- What to do -
Begin with the line in which "КАК ЗАКАЗАТЬ" appears and end with the final line of the entries. Retype each one exactly and add nothing.

[[ Extracted data open ]]

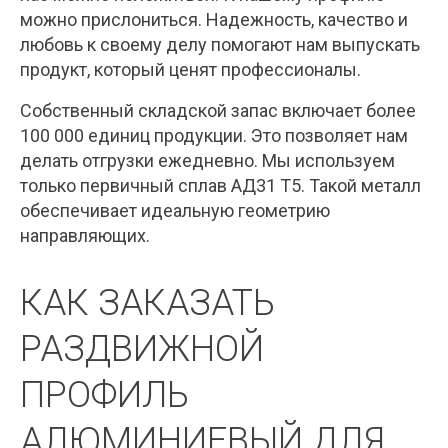
можно прислониться. Надежность, качество и
любовь к своему делу помогают нам выпускать
продукт, который ценят профессионалы.
Собственный складской запас включает более
100 000 единиц продукции. Это позволяет нам
делать отгрузки ежедневно. Мы используем
только первичный сплав АД31 Т5. Такой металл
обеспечивает идеальную геометрию
направляющих.
КАК ЗАКАЗАТЬ
РАЗДВИЖНОЙ
ПРОФИЛЬ
АЛЮМИНИЕВЫЙ ДЛЯ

[[ Extracted data closed ]]

- Your solution -
КАК ЗАКАЗАТЬ
РАЗДВИЖНОЙ
ПРОФИЛЬ
АЛЮМИНИЕВЫЙ ДЛЯ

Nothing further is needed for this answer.